127.  Did you know that the priest who used the phrase "the family that prays together stays together" has the jingle written for him by an ad executive and that the priest was used by the CIA to fight left-wing politics in Central America with his religious campaign?  And no, I didn't learn that by watching "Mad Men."

Frankly, I prefer "Except the Eternal build the house, they labor in vain that build it; except the Eternal keep the city, the watchman waketh but in vain."  No matter the faith or lack thereof, I believe that a home, whether occupied by one or many, ought to be founded on morality.  It is the foundation of a purposeful existence.

So are kids.  Our stroller parking lot at shul can be a real pain to navigate.  There are alot of them and in a neighborhood as precious as ours, it's important to remember that it's not really about the stroller or its adorned add-ons like organic juice dispensers, the perfect coffee-cup holder, or nibbly cheerios receptacle but the soul in seat, the little one, brought forth to life to add goodness and kindness to the world.

"Children are the heritage of the Eternal; the fruit of the womb is a reward.  As arrows in the hand of a mighty man, so are children of one's youth." 

Let's raise them to fight injustice, to shoot arrows that will pierce the armor of inequality, to destroy the giants of hatred and oppression.

"Happy is the man that hath his quiver full of them; they shall not be put to shame, when they speak with their enemies in the gate."

STROLLER ARMY!

128.  "A song of ascents.  Happy is every one that feareth the Eternal, that walk in His ways.
When thou eatest the labor of thy hands, happy shalt thou be, and it shall be well with thee."

I was explaining to one of my kids my teenage decision one summer to not play baseball for my high school team but to work.  I gave up the dream of earning a Letter for a jacket and traded it in for the satisfaction of labor and earning my keep by cutting lawns, all day every day from June to September.  There was a life-long lesson there and despite certain lost opportunities of youth (the letter, the jacket, the girl) I earned instead a lifetime commitment to work, self-sufficiency, and independence that I've always appreciated.  And after all, what really is guaranteed?  Here the poet argues that all one can truly attempt to achieve is a god-fearing life at the center of a family, employing the imagery of a well-tended garden of productivity and reproduction.

"Thy wife shall be as a fruitful vine, in the innermost parts of thy house; thy children like olive plants, round about thy table.  Behold, surely thus shall the man be blessed that feareth the Eternal.  The Eternal bless thee out of Zion; and see thou the good of Jerusalem all the days of thy life; and see thy children's children.  Peace be upon Israel." 
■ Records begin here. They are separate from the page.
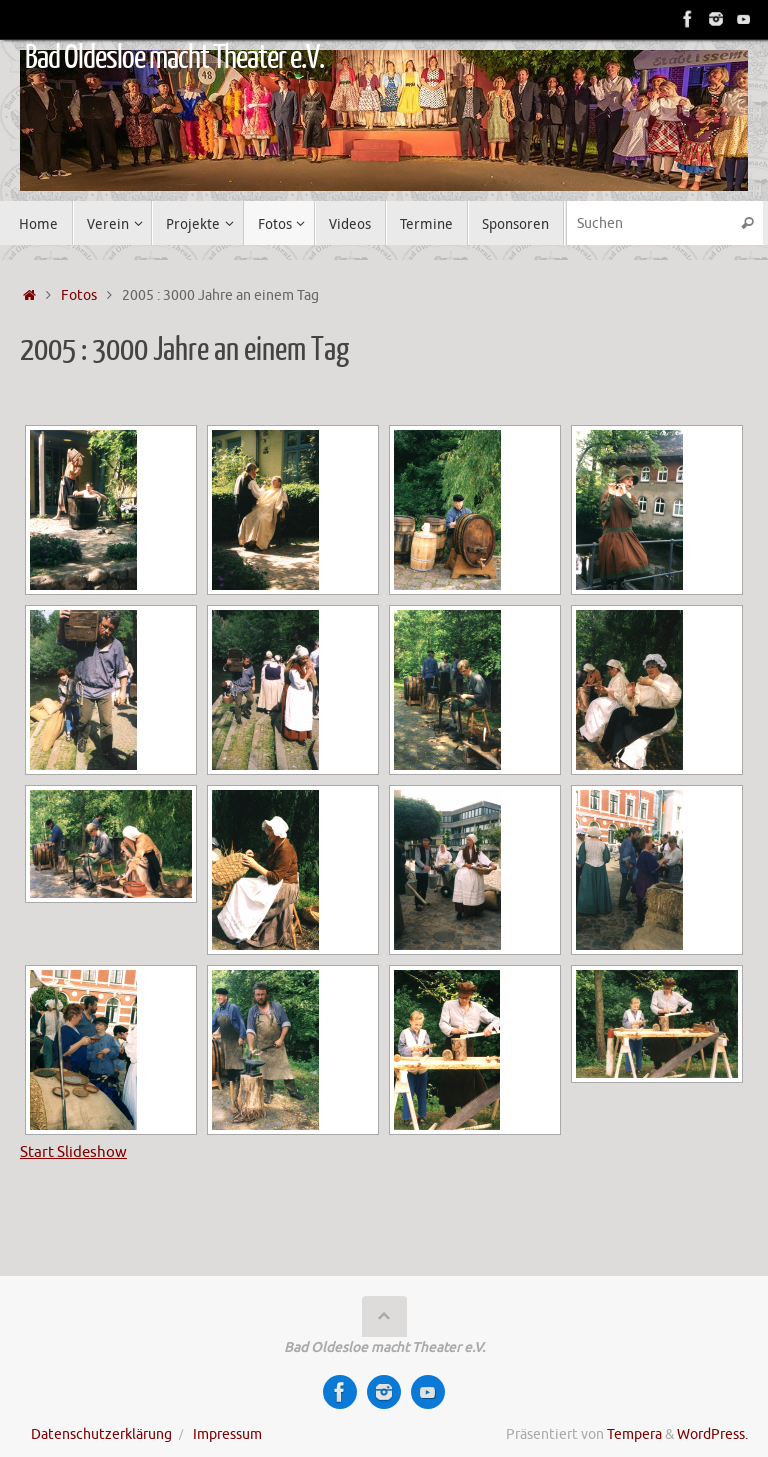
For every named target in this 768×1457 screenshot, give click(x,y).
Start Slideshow (73, 1152)
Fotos (79, 295)
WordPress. (712, 1434)
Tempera (634, 1434)
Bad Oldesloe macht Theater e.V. (174, 58)
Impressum (227, 1434)
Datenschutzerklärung (101, 1434)
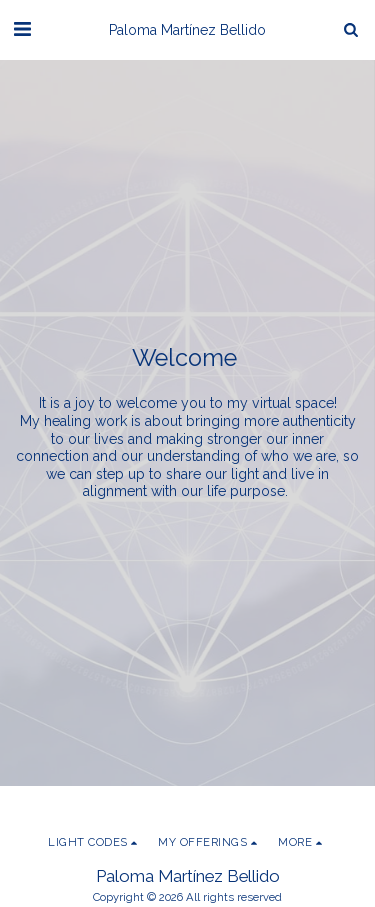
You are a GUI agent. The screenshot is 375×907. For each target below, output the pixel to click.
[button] (22, 29)
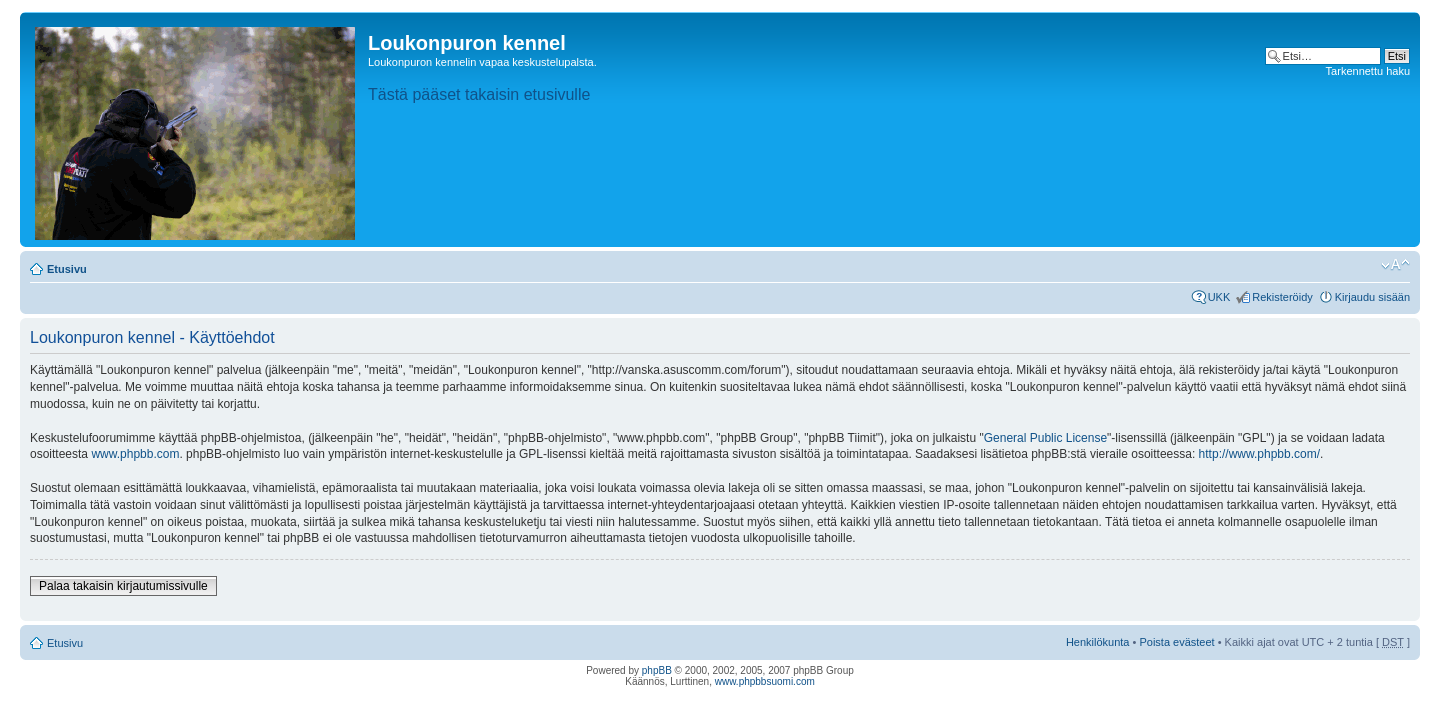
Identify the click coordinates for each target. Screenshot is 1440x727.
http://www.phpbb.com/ (1259, 454)
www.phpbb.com (135, 454)
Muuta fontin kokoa (1395, 265)
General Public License (1045, 438)
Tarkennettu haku (1368, 71)
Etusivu (67, 269)
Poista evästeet (1176, 642)
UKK (1219, 297)
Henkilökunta (1098, 642)
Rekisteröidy (1282, 297)
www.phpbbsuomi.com (765, 681)
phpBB (657, 670)
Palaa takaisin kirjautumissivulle (123, 586)
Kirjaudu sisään (1372, 297)
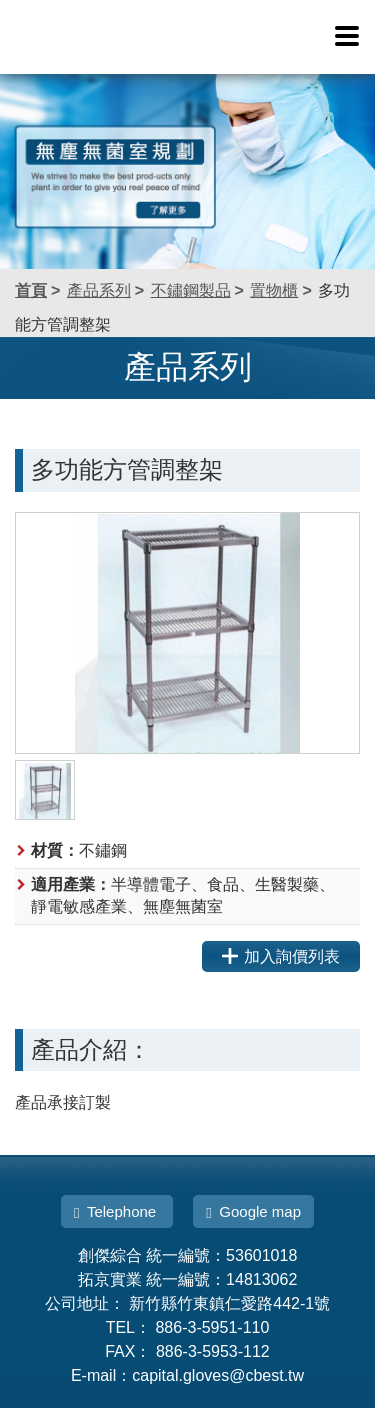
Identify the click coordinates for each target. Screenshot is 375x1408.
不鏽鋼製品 (191, 290)
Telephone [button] (117, 1212)
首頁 (31, 290)
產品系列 (99, 290)
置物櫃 (274, 290)
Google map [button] (253, 1212)
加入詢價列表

129.  Contrasted with the abundant blessing of the above psalm is this, a curse:  "The Eternal is righteous; He hath cut asunder the cords of the wicked.  Let them be ashamed and turned backward, all they that hate Zion.  Let them be as the grass upon the housetops, which witherith afore it springeth up; wherewith the reaper filleth not his hand, nor he that bindeth sheaves his bosom."

Everyone cutting off his enemies produce!  And with signs of glaciers melting more and more, who is Zion?  Who is wicked?